The inhibitory efficacy of these shRNAs (B245, B376, B1581 and B1789) however, varies significantly against the various genotypes for different viral markers in different models (Figure 3, 4, 5 and 6). Such differences click here in efficiency may be due to differences in the mRNA’s secondary structure or the target site accessibility [26]. B245 was the most effective of the four candidates. It should be noted that both the cell-transfection model and hydrodynamic injection model more closely resemble an acute model of a HBV infection. This is a potential limitation in this study, as most individuals who need anti-HBV therapy are
Metabolism inhibitor chronically infected. Compared to the HBV transgenic mouse models and stably transfected cell lines, the MM-102 supplier former are more
flexible and convenient in evaluating the efficacy of shRNAs as a way to inhibit various HBV strains. Nevertheless, the effective shRNA candidates should be studied further in different models. Because HBV contains overlapping open reading frames (ORFs) and all four HBV transcripts overlap in their 3′ terminals, a single siRNA targeting multiple areas could be designed to maximize inhibitory potency [23]. The siRNAs targeting C ORF, such as B2389~B2397, presented in Table 1, show activity only against the 3.5 kb pregenomic RNA, but are unlikely to show any activity against the other three transcripts (Figure 1). Meanwhile, all four siRNAs demonstrated
more silencing activity with regards to HBsAg Dichloromethane dehalogenase expression than HBeAg expression for various genotypes in the cell cultures and mice. The targets on both however were the same in the HBV transcripts for the two proteins (Figure 4 and Figure 5), which was also observed in a previous study [23]. HBcAg, a viral capsid correlated with viral replication [27, 28], was silenced as effectively as HBsAg, but HBeAg was not (Figure 4).

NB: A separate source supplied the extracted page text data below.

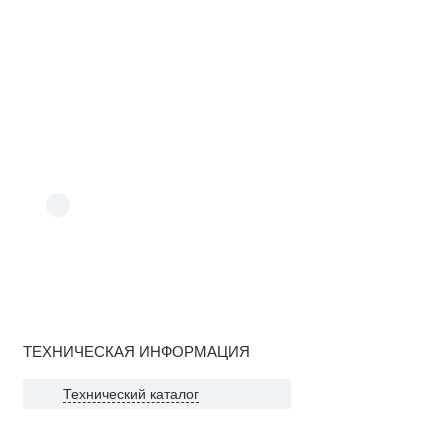
ТЕХНИЧЕСКАЯ ИНФОРМАЦИЯ
Технический каталог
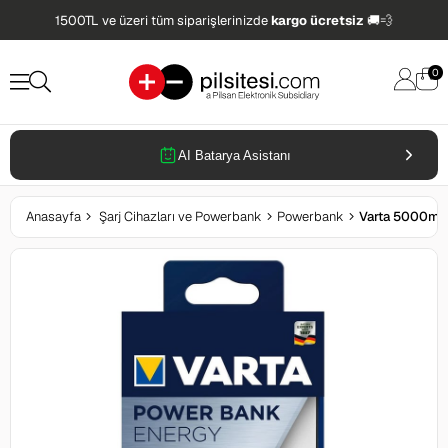
1500TL ve üzeri tüm siparişlerinizde
kargo ücretsiz
🚚💨
0
AI Batarya Asistanı
Anasayfa
Şarj Cihazları ve Powerbank
Powerbank
Varta 5000mA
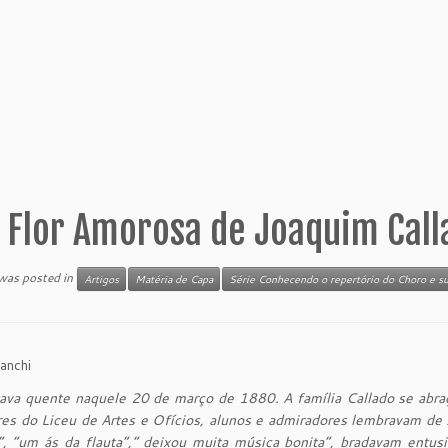
 Flor Amorosa de Joaquim Call
 was posted in
Artigos
Matéria de Capa
Série Conhecendo o repertório do Choro e su
anchi
tava quente naquele 20 de março de 1880. A família Callado se abra
es do Liceu de Artes e Ofícios, alunos e admiradores lembravam de s
”, “um ás da flauta”,” deixou muita música bonita”, bradavam entu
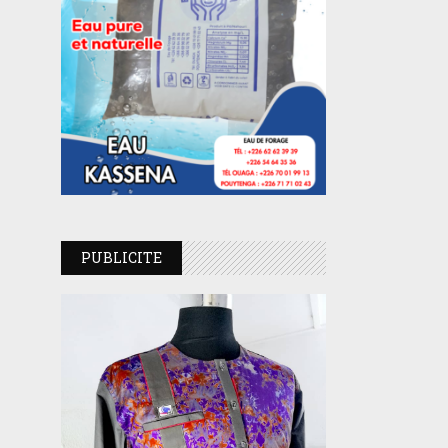
PUBLICITE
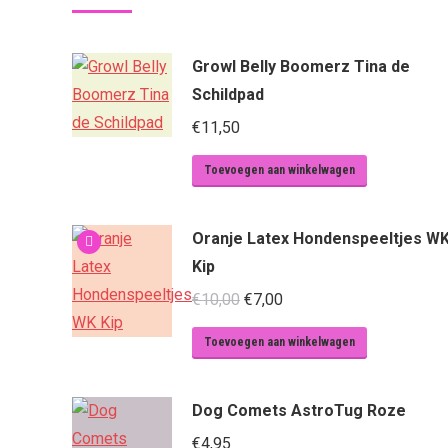
Growl Belly Boomerz Tina de
Schildpad
€
11,50
Toevoegen aan winkelwagen
Oranje Latex Hondenspeeltjes W
Kip
Oorspronkelijke
Huidige
€
10,00
€
7,00
prijs
prijs
Toevoegen aan winkelwagen
was:
is:
€10,00.
€7,00.
Dog Comets AstroTug Roze
€
4,95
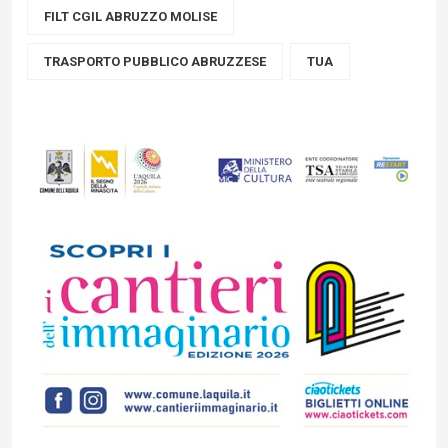
FILT CGIL ABRUZZO MOLISE
TRASPORTO PUBBLICO ABRUZZESE
TUA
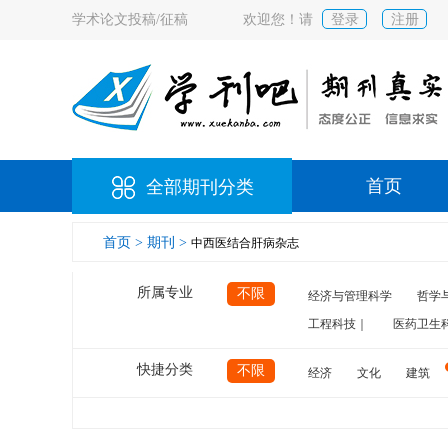
学术论文投稿/征稿
欢迎您！请
登录
注册
首页
全部期刊分类
首页 >
期刊 >
中西医结合肝病杂志
所属专业
不限
经济与管理科学
哲学
工程科技｜
医药卫生
快捷分类
不限
经济
文化
建筑
计算机
航空
交通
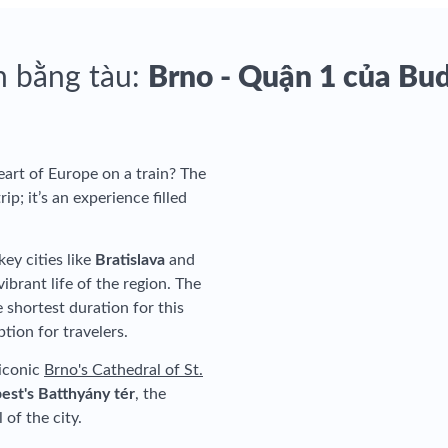
h bằng tàu:
Brno - Quận 1 của Bud
eart of Europe on a train? The
rip; it’s an experience filled
ey cities like
Bratislava
and
vibrant life of the region. The
e shortest duration for this
ption for travelers.
 iconic
Brno's Cathedral of St.
est's Batthyány tér
, the
of the city.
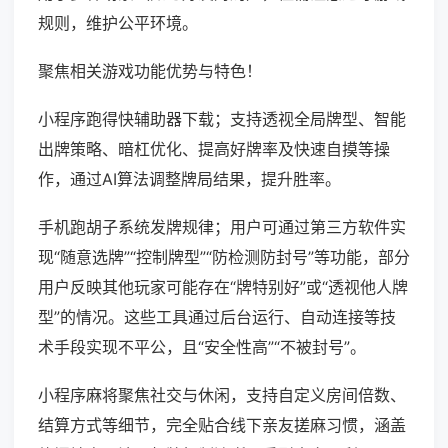
规则，维护公平环境。
聚焦相关游戏功能优势与特色！
小程序跑得快辅助器下载；支持透视全局牌型、智能
出牌策略、暗杠优化、提高好牌率及快速自摸等操
作，通过AI算法调整牌局结果，提升胜率。
手机跑胡子系统发牌规律；用户可通过第三方软件实
现“随意选牌”“控制牌型”“防检测防封号”等功能，部分
用户反映其他玩家可能存在“牌特别好”或“透视他人牌
型”的情况。这些工具通过后台运行、自动连接等技
术手段实现不平公，且“安全性高”“不被封号”。
小程序麻将聚焦社交与休闲，支持自定义房间倍数、
结算方式等细节，完全贴合线下亲友搓麻习惯，涵盖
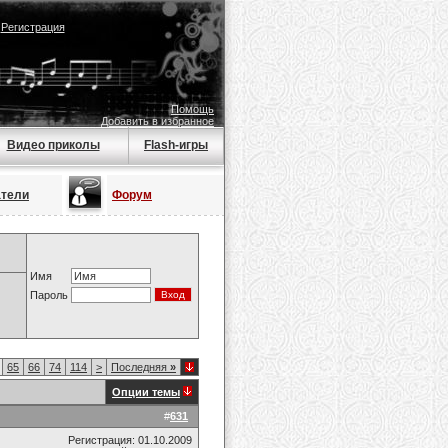
|
Регистрация
Помощь
Добавить в избранное
Видео приколы
Flash-игры
атели
Форум
Имя
Пароль
65
66
74
114
>
Последняя
»
Опции темы
#
631
Регистрация: 01.10.2009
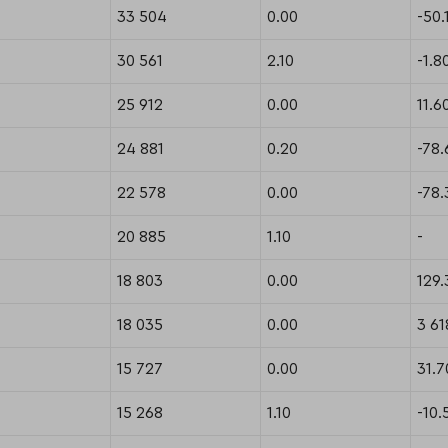
33 504
0.00
-50.
30 561
2.10
-1.8
25 912
0.00
11.6
24 881
0.20
-78.
22 578
0.00
-78.
20 885
1.10
-
18 803
0.00
129.
18 035
0.00
3 61
15 727
0.00
31.7
15 268
1.10
-10.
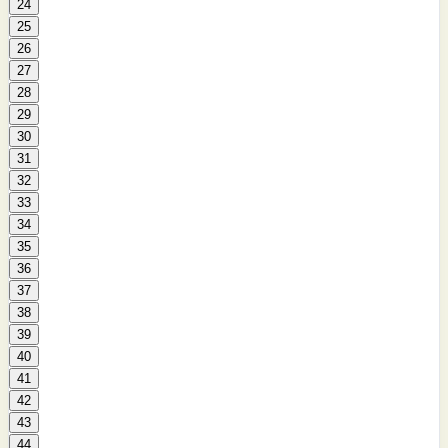
24
25
26
27
28
29
30
31
32
33
34
35
36
37
38
39
40
41
42
43
44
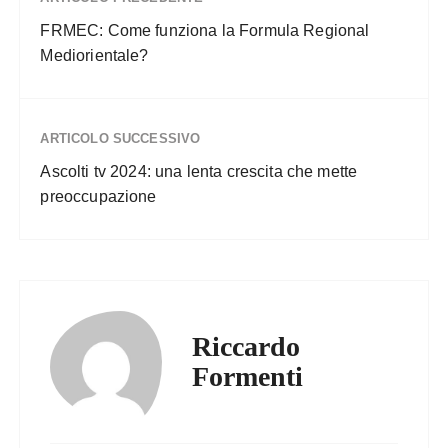
FRMEC: Come funziona la Formula Regional
Mediorientale?
ARTICOLO SUCCESSIVO
Ascolti tv 2024: una lenta crescita che mette
preoccupazione
Riccardo
Formenti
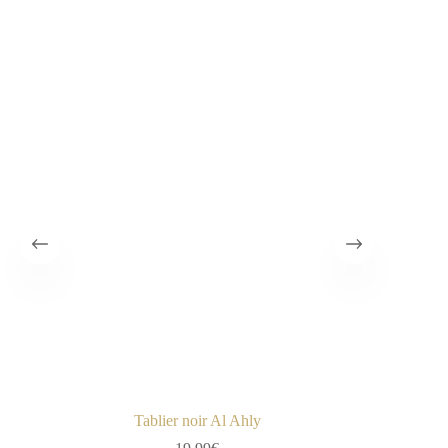
Tablier noir Al Ahly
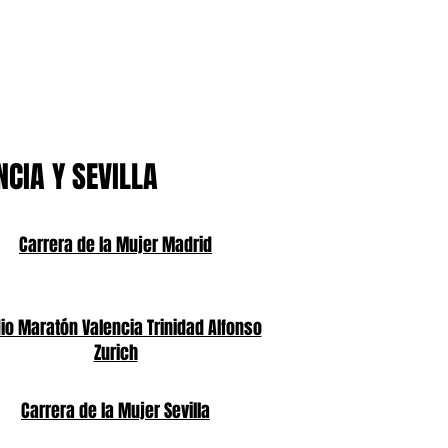
NCIA Y SEVILLA
Carrera de la Mujer Madrid
o Maratón Valencia Trinidad Alfonso
Zurich
Carrera de la Mujer Sevilla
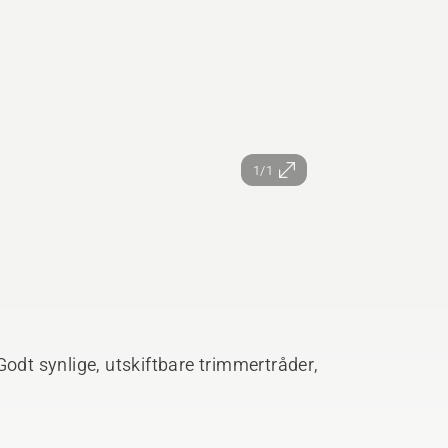
1/1
Godt synlige, utskiftbare trimmertråder,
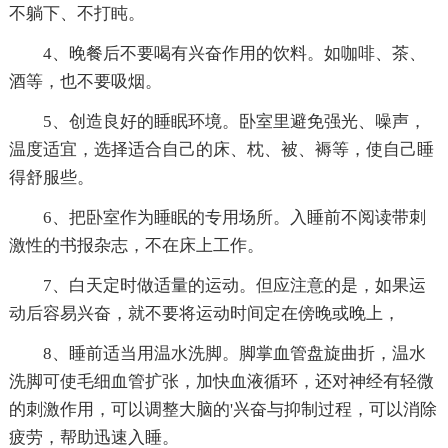
不躺下、不打盹。
4、晚餐后不要喝有兴奋作用的饮料。如咖啡、茶、
酒等，也不要吸烟。
5、创造良好的睡眠环境。卧室里避免强光、噪声，
温度适宜，选择适合自己的床、枕、被、褥等，使自己睡
得舒服些。
6、把卧室作为睡眠的专用场所。入睡前不阅读带刺
激性的书报杂志，不在床上工作。
7、白天定时做适量的运动。但应注意的是，如果运
动后容易兴奋，就不要将运动时间定在傍晚或晚上，
8、睡前适当用温水洗脚。脚掌血管盘旋曲折，温水
洗脚可使毛细血管扩张，加快血液循环，还对神经有轻微
的刺激作用，可以调整大脑的'兴奋与抑制过程，可以消除
疲劳，帮助迅速入睡。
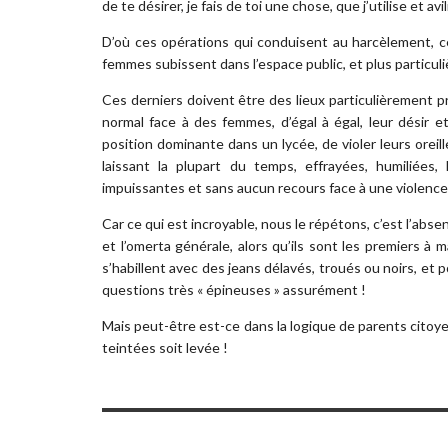
de te désirer, je fais de toi une chose, que j’utilise et avili
D’où ces opérations qui conduisent au harcèlement, cet
femmes subissent dans l’espace public, et plus particul
Ces derniers doivent être des lieux particulièrement p
normal face à des femmes, d’égal à égal, leur désir e
position dominante dans un lycée, de violer leurs orei
laissant la plupart du temps, effrayées, humiliées,
impuissantes et sans aucun recours face à une violence p
Car ce qui est incroyable, nous le répétons, c’est l’a
et l’omerta générale, alors qu’ils sont les premiers à
s’habillent avec des jeans délavés, troués ou noirs, et p
questions très « épineuses » assurément !
Mais peut-être est-ce dans la logique de parents citoye
teintées soit levée !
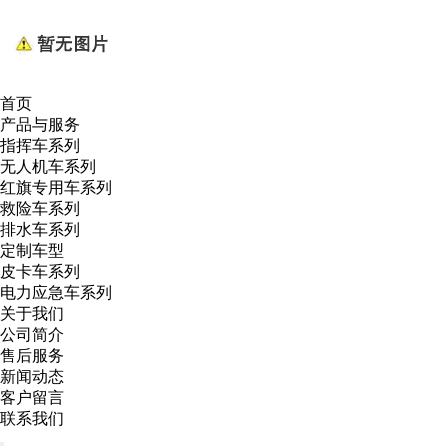
首页
产品与服务
指挥车系列
无人机车系列
红旗专用车系列
救险车系列
排水车系列
定制车型
皮卡车系列
电力应急车系列
关于我们
公司简介
售后服务
新闻动态
客户留言
联系我们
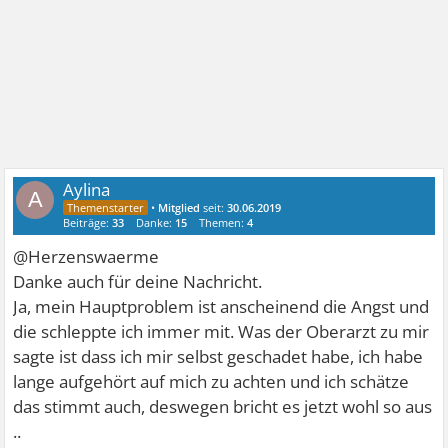
Aylina
A
•
Mitglied
seit:
30.06.2019
Beiträge:
33
Danke:
15
Themen:
4
@Herzenswaerme
Danke auch für deine Nachricht.
Ja, mein Hauptproblem ist anscheinend die Angst und
die schleppte ich immer mit. Was der Oberarzt zu mir
sagte ist dass ich mir selbst geschadet habe, ich habe
lange aufgehört auf mich zu achten und ich schätze
das stimmt auch, deswegen bricht es jetzt wohl so aus
..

The registered agents currently available for the treatment of HBV infections, such as interferon and nucleoside analogues, can dramatically decrease HBV DNA levels and induce particular HBeAg loss, but will rarely cause HBsAg loss in chronic hepatitis B patients [29–32]. RNA interference, on the other hand, can theoretically be directed to cleave any target RNA, providing a novel methodology for anti-HBV therapy [33]. In the present study, and supported by other studies [13, 34, 35], using RNAi as an inhibitor for HBV effectively reduces viral antigen levels, including HBsAg. It can be speculated that RNAi-treatments may offer complementary effects for current anti-HBV therapy. However, the final application of RNAi-based anti-HBV drugs depends on the development of effective and safe RNAi delivery systems. Conclusions In summary, four candidate shRNA plasmids significantly inhibited HBV genotypes A, B, C, D and I in vitro and in vivo.